Alors, ce Justice League tant attendu ? Rêve qui devient réalité ou cauchemar ? Échec ou brillante réussite ? Notre verdict.
PREMIER ACTE ET SCÈNES COUPÉES
Les dernières bandes-annonces interminables, diverses et variées sont projetées, puis les lumières de la salle de cinéma s’éteignent enfin. La projection du film espéré depuis des dizaines d’années peut commencer. Les logos Warner Bros, RatPac (que l’on ne verra probablement plus suite aux révélations faites sur le pitoyable Brett Ratner) et DC défilent sur un thème de Danny Elfman qui rappelle beaucoup trop les compositions lisses de Marvel Studio. L’inquiétude sur la Marvelisation du DC Films commence d’entrée de jeu, mais est vite balayée par un court prologue et une première scène extrêmement efficaces. Vous êtes de ceux qui ont su apprécier l’ambiance sombre, authentique et fidèle de Gotham City et le traitement de Batman par Zack Snyder dans Batman V Superman ? Alors vous serez d’autant plus comblé par cette première scène. Imaginez ce que Batman et sa Gotham City des comics et de la série animée de Bruce Timm et Paul Dini donneraient dans un film live, amplifiez le résultat par 2. Ajoutez ensuite une composition musicale de l’âge d’or de Danny Elfman telles ses créations sur Batman et Batman Returns de Tim Burton et sur le générique de la série animée et vous obtenez ce que constitue la première scène de Justice League.

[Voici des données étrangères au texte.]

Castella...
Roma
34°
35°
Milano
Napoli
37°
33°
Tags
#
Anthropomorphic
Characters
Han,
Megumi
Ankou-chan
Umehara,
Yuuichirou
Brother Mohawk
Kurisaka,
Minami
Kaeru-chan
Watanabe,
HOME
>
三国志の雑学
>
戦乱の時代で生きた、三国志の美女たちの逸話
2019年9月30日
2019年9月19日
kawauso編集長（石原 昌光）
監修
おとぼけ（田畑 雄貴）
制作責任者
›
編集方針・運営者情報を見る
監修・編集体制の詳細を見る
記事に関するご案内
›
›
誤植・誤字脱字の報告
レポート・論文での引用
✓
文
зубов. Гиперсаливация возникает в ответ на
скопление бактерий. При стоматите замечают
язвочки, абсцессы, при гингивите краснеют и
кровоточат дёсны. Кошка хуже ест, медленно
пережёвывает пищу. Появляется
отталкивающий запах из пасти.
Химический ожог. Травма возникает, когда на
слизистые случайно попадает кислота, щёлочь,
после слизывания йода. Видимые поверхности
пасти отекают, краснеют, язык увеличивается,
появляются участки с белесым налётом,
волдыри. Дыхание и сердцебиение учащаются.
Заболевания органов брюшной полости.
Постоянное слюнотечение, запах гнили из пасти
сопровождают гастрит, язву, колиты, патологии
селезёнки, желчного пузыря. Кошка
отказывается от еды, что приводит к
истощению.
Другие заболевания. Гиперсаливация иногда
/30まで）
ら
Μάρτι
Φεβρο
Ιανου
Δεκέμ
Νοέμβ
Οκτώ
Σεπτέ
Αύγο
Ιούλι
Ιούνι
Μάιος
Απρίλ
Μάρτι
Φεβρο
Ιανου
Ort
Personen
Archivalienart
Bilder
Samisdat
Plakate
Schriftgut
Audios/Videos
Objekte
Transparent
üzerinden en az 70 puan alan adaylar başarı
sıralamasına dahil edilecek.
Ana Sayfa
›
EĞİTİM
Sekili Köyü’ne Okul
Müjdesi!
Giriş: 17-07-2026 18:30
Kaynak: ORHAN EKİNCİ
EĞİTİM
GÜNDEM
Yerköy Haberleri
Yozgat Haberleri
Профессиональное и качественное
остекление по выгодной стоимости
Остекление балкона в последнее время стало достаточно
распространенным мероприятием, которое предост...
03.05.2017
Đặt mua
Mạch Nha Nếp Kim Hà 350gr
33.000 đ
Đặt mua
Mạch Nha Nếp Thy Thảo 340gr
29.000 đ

Après cela, place au générique d’ouverture, parfaite continuité de Batman V Superman nous montrant le monde après la mort du kryptonien et ses conséquences, sur l’efficace « Everybody knows » de Sigrid, dont le style est semblable aux meilleures chansons utilisées dans les ouvertures des James Bond. Dans cette sublime séquence, saluons l’ingénieuse idée de la une du Metropolis Post intitulée « Did they return to their planet ? » avec les photos de David Bowie, Superman et Prince. Il est extrêmement rare de voir dans les blockbusters l’utilisation de l’actualité concernant la perte d’artistes talentueux. Ensuite, direction Londres avec une scène de Wonder Woman, qui rappelle les comics et les films de Superman. Cependant, il est dommage de constater qu’un plan montré dans les bandes-annonces ait été ici supprimé.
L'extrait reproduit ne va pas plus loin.